Chris Rittson-Thomas
- Full name: George Christopher Rittson-Thomas
- Date of birth: 18 December 1926
- Place of birth: Cardiff, Wales
- Date of death: 21 January 2014 (aged 87)
- Place of death: Sandford St Martin, Oxfordshire, England
- School: Dragon School Sherborne School
- University: University of Oxford
- Notable relative(s): Philip Fleming (father-in-law)

Rugby union career
- Position(s): Wing-forward

International career
- Years: Team / Apps / (Points)
- 1951: England / 3 / (3)

= Chris Rittson-Thomas =

English rugby union player

George Christopher Rittson-Thomas (18 December 1926 – 21 January 2014) was an English rugby union player active in the 1940s and 1950s.

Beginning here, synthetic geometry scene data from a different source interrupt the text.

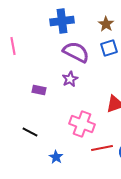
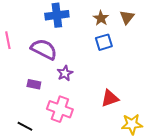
purple semicircle: (76, 52) -> (44, 49), moved
pink cross: (82, 124) -> (60, 109), moved

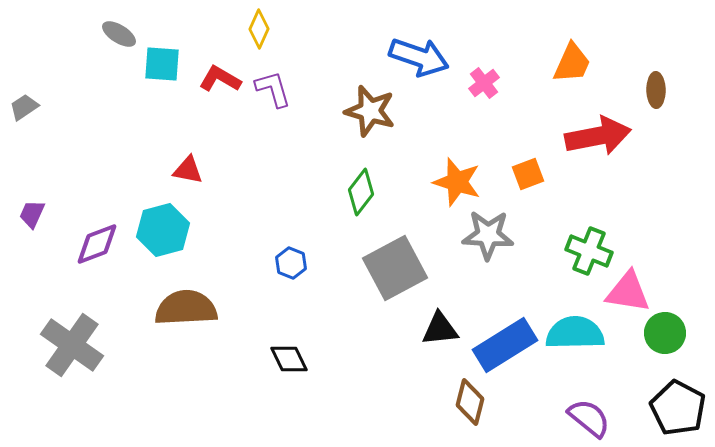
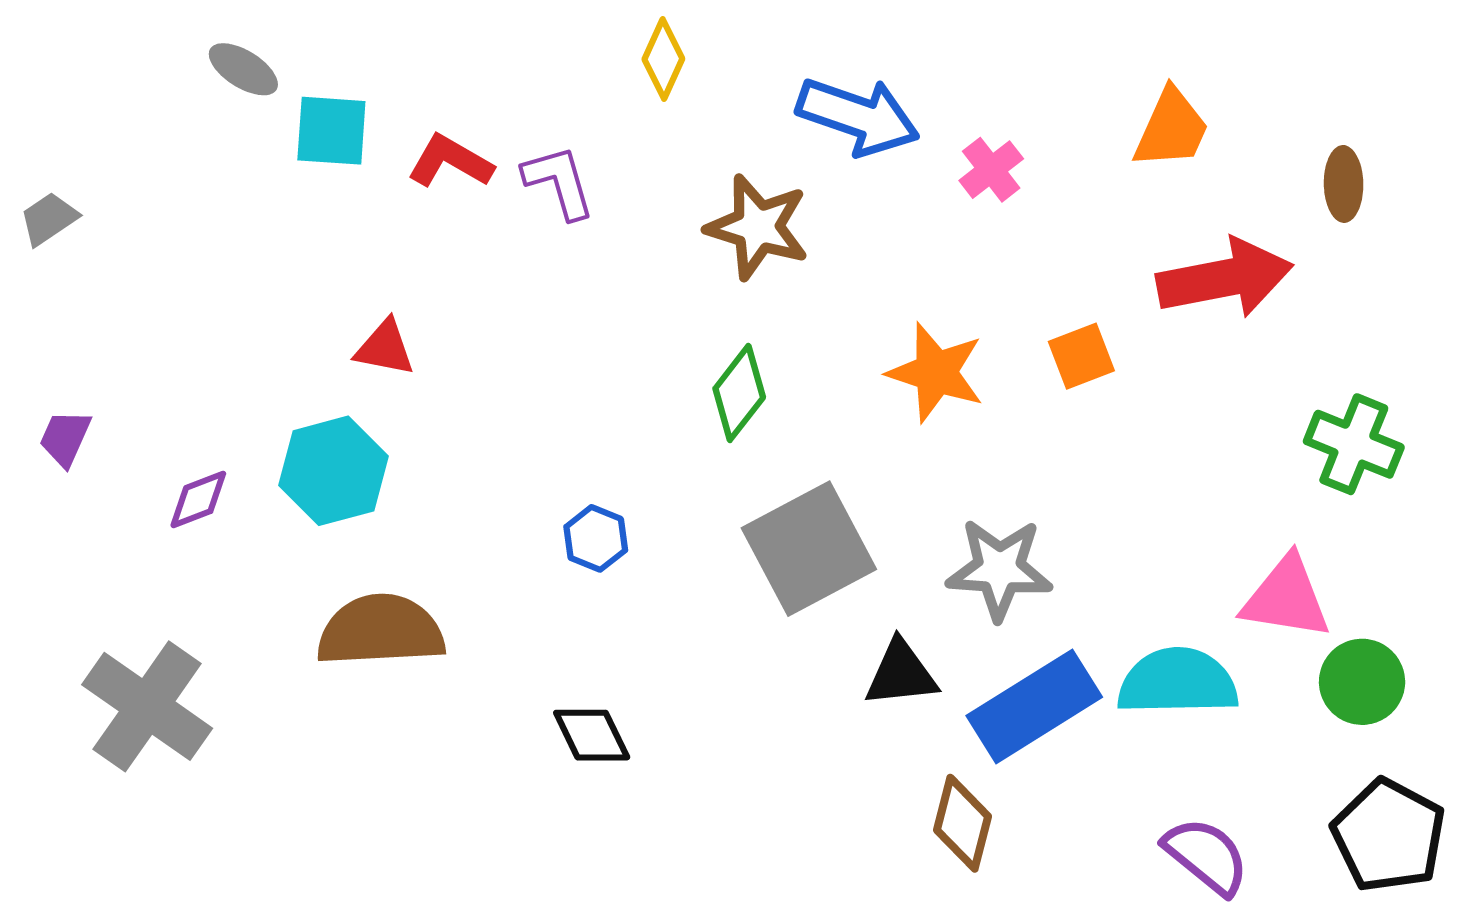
yellow diamond: (259, 29) -> (663, 59), moved
gray star: (488, 235) -> (999, 569), moved
purple diamond: (97, 244) -> (198, 500), size x0.7
green cross: (589, 251) -> (1354, 444), moved

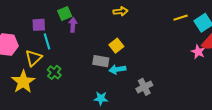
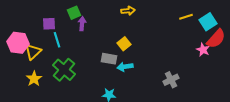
yellow triangle: (34, 58) -> (33, 52), moved
green cross: (54, 72) -> (64, 70), size x1.6
yellow star: (23, 82) -> (34, 79), size x0.7
gray cross: (144, 87) -> (171, 80), moved

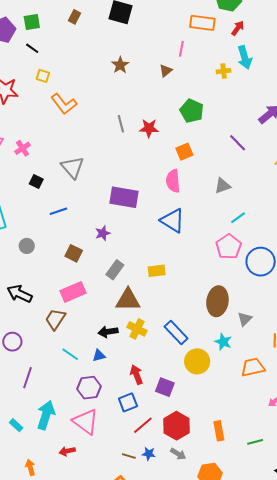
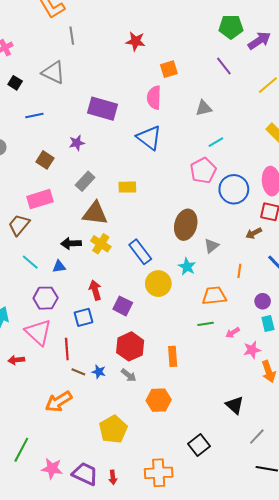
green pentagon: (192, 111) -> (231, 27), moved, turned -30
gray line: (121, 124) -> (72, 36), moved
gray triangle: (72, 167) -> (53, 73), turned -30
red line: (143, 425) -> (67, 349), moved, turned -60
green line: (255, 442) -> (206, 324), moved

Rittson-Thomas was born in Cardiff, Wales. He received his education at Dragon School, Sherborne School and the University of Oxford, where he gained two rugby blues. Due to his Welsh birth, Rittson-Thomas was eligible to represent Wales, while as an English domiciled player could also compete for England.

A wing-forward, Rittson-Thomas won three England caps during the 1951 Five Nations, playing in losses to Wales, Ireland and France, the last of which caused in part by an injury he suffered that left England a man short.

Rittson-Thomas was married in 1951 to Silvia Catriona Fleming, daughter of Olympic rower Philip Fleming.